Loss of Purkinje cells with Bergmann gliosis
Segmental loss of Purkinje cells in adults is not an uncommon findings on autopsy brains. The mechanisms are diversified that range from alcohol to minor ischemic insults that are not serious enough to endanger large neurons but not infarction. Bergman gliosis is a reactive process similar to gliosis in other part of the brain. When the condition is severe, Bergman glia can form a distinct layer. Note that the nuclei of Bergman glia have open chromatin and is larger than that of the internal granular neurons
Cajal-Retzius neurons
aka horizontal cells of Cajal. Cajal-Retzius neurons can be seen in the developing cerebral cortex and immature hippocampus.

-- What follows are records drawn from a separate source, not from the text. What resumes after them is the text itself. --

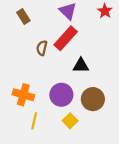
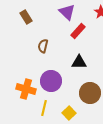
red rectangle: (66, 38) -> (78, 31), moved, size x0.7
purple circle: (61, 95) -> (51, 81), moved
yellow line: (34, 121) -> (44, 108), moved

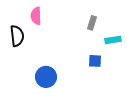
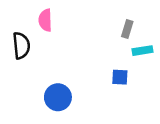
gray rectangle: (92, 23) -> (127, 29), moved

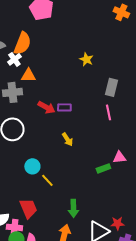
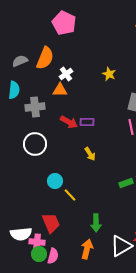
white cross: (14, 59) -> (66, 74), moved
orange triangle: (28, 75) -> (60, 90), moved

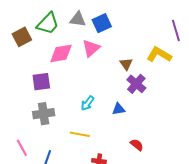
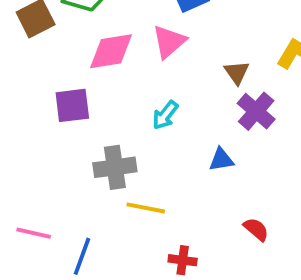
cyan arrow: (87, 103) -> (165, 115), moved
gray cross: (44, 114) -> (115, 167), moved
pink line: (22, 148) -> (34, 233), turned -48

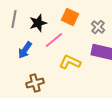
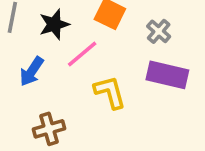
yellow L-shape: (70, 62) -> (110, 92), turned 50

In the human cortex, they are the first large neuron to appear in the cortex. seen in the mantle or marginal zone within the cortical plate. This is a heterogeneous population reeling-producing cells. Reelin is an extracellular matrix protein that is critical in acting as the stopping signal for radial neuronal migration.
Betz cells
aka pyramidal cells of Betz are giant pyramidal neurons, about 100 μm in dimension, in the 5th cortical neuronal layer in the primary motor cortex. These are upper motor neurons.